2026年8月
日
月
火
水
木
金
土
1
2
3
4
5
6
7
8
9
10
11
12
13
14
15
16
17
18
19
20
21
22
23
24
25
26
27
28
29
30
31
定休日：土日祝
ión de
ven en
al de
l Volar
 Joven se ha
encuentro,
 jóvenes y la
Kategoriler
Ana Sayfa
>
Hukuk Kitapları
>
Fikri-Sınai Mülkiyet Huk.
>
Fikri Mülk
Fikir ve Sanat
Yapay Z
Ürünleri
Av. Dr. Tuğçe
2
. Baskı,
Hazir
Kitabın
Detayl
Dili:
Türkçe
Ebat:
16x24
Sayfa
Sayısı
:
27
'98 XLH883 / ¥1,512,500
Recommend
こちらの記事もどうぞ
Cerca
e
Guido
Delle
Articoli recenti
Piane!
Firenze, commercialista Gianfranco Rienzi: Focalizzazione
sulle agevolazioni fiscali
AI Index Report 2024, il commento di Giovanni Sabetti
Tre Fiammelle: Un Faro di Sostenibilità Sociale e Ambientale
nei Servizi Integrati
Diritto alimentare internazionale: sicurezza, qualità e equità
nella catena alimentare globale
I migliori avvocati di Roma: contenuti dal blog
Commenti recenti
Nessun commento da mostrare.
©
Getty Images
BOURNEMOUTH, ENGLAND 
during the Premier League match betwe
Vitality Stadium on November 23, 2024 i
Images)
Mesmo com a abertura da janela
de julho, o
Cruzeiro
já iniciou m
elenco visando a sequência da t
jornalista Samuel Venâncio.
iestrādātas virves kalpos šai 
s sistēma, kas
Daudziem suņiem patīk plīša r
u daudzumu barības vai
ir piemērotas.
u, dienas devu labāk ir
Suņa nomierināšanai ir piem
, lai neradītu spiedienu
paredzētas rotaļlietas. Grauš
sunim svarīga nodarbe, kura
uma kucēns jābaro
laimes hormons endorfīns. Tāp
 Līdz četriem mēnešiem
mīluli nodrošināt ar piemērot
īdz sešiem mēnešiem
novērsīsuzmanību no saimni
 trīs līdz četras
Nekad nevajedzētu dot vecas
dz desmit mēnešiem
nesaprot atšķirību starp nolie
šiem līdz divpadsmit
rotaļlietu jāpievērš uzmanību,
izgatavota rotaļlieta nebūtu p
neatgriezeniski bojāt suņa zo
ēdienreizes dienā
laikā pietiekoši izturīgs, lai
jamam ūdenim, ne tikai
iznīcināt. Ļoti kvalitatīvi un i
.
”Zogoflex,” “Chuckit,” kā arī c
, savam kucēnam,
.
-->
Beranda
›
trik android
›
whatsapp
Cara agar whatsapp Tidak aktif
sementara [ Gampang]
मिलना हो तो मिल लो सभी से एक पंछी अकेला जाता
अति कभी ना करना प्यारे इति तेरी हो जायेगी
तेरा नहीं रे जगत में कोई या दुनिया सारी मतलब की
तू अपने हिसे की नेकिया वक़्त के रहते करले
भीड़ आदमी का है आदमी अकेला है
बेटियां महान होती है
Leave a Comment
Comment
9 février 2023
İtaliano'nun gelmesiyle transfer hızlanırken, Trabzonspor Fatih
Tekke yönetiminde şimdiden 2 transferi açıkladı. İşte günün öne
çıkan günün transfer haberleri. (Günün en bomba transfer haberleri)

● ● ● ●

ACTIVITY: Write out again, exactly, the line containing "Daudziem suņiem patīk plīša r" and every later line of the records. Omit the rest.

RESPONSE:
Daudziem suņiem patīk plīša r
u daudzumu barības vai
ir piemērotas.
u, dienas devu labāk ir
Suņa nomierināšanai ir piem
, lai neradītu spiedienu
paredzētas rotaļlietas. Grauš
sunim svarīga nodarbe, kura
uma kucēns jābaro
laimes hormons endorfīns. Tāp
 Līdz četriem mēnešiem
mīluli nodrošināt ar piemērot
īdz sešiem mēnešiem
novērsīsuzmanību no saimni
 trīs līdz četras
Nekad nevajedzētu dot vecas
dz desmit mēnešiem
nesaprot atšķirību starp nolie
šiem līdz divpadsmit
rotaļlietu jāpievērš uzmanību,
izgatavota rotaļlieta nebūtu p
neatgriezeniski bojāt suņa zo
ēdienreizes dienā
laikā pietiekoši izturīgs, lai
jamam ūdenim, ne tikai
iznīcināt. Ļoti kvalitatīvi un i
.
”Zogoflex,” “Chuckit,” kā arī c
, savam kucēnam,
.
-->
Beranda
›
trik android
›
whatsapp
Cara agar whatsapp Tidak aktif
sementara [ Gampang]
मिलना हो तो मिल लो सभी से एक पंछी अकेला जाता
अति कभी ना करना प्यारे इति तेरी हो जायेगी
तेरा नहीं रे जगत में कोई या दुनिया सारी मतलब की
तू अपने हिसे की नेकिया वक़्त के रहते करले
भीड़ आदमी का है आदमी अकेला है
बेटियां महान होती है
Leave a Comment
Comment
9 février 2023
İtaliano'nun gelmesiyle transfer hızlanırken, Trabzonspor Fatih
Tekke yönetiminde şimdiden 2 transferi açıkladı. İşte günün öne
çıkan günün transfer haberleri. (Günün en bomba transfer haberleri)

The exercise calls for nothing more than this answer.